C’en était trop pour moi, j'étais scandalisé. Je lus dans leurs regards qu'il s'agissait là de la réaction attendue. Je quittai la table sans les saluer et sortis de la bibliothèque.

Tout en marchant à pas rapide, j'eus le loisir de réfléchir à toutes ces informations. Les faits qu'ils m'avaient exposés étaient des plus troublants. Mon imagination ne pouvait que créer un lien entre le meurtre et le témoignage de cet odieux personnage. Cependant, je devais garder mes soupçons pour moi : mon voisin était d'une famille de scientifiques prestigieux. Je ne voulais pas m'attirer les foudres de celle-ci, ni sur moi ni sur la mienne. De plus, je ne pouvais me fier au seul témoignage d'une personne proche de lui.

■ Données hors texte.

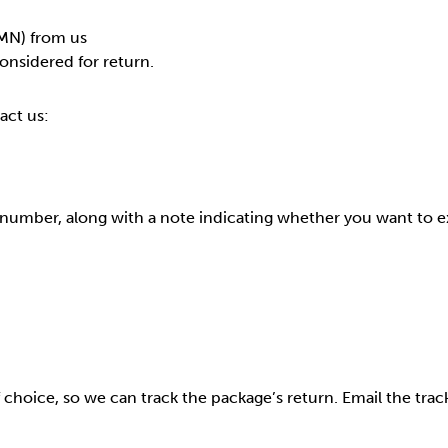
MN) from us
onsidered for return.
act us:
 number, along with a note indicating whether you want to 
 choice, so we can track the package’s return. Email the t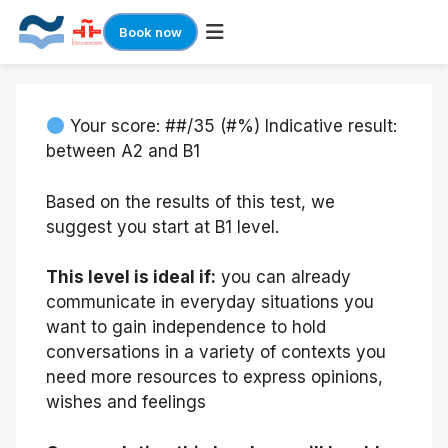
Book now
Skip
to
content
Your score: ##/35 (#%) Indicative result:
between A2 and B1
Based on the results of this test, we
suggest you start at B1 level.
This level is ideal if:
you can already
communicate in everyday situations you
want to gain independence to hold
conversations in a variety of contexts you
need more resources to express opinions,
wishes and feelings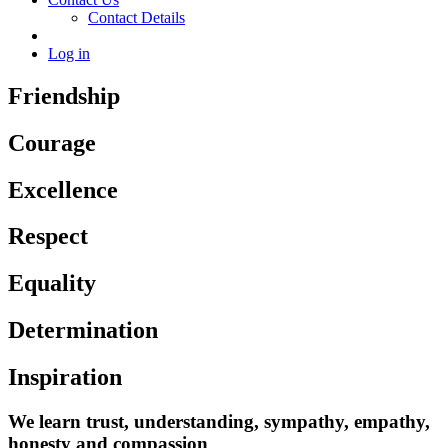
Contact Details
Log in
Friendship
Courage
Excellence
Respect
Equality
Determination
Inspiration
We learn trust, understanding, sympathy, empathy,
honesty and compassion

J’allais dans Midsummer Common Park m’installer sous un arbre afin d'étudier loin de ces deux cyniques, mais je ne parvins pas à m’y concentrer. Ce meurtre me remplissait d'effroi et de révolte. À force d'y penser, il me vint une folle théorie. La description du cadavre de la malheureuse dans l’article du Cambridge Chronicle que j'étais en train de lire évoquait l'œuvre d'un monstre sans âme, et si j'ajoutais à cela l'incantation singulière entendue dans la chambre de mon voisin ainsi que les nombreux bruits de verre brisé, il n'y avait alors plus qu'une seule explication, aussi insensée soit-elle : Eddie avait réussi à invoquer quelque chose.

Cette idée, bien que je fus adepte des histoires horrifiques, me glaça le sang. Je priais pour me tromper et qu'il n'y ait jamais de seconde victime, qu’il en soit le meurtrier ou non.

Ce soir-là et les suivants, heureusement, aucun nouveau drame ne fut à déplorer. Mister Hooker ne m'invita pas à sa table le matin et m'ignora du mieux qu'il pût. De mon côté, je me concentrais sur mes études et m'efforçais d'oublier cette effroyable nuit. Je passais du temps avec mes amis auxquels je n'avais rien raconté et que je n'invitais plus chez moi afin de ne pas les mêler à cette affaire étrange.

Ils me changeaient les idées. Pourtant, je ne pouvais pas m'empêcher de guetter le moindre bruit chaque nuit depuis mon lit. Comme à son habitude, Eddie rentrait plus ou moins soûl, mais heureusement, ne bredouilla aucun mot dans ce dialecte étrange.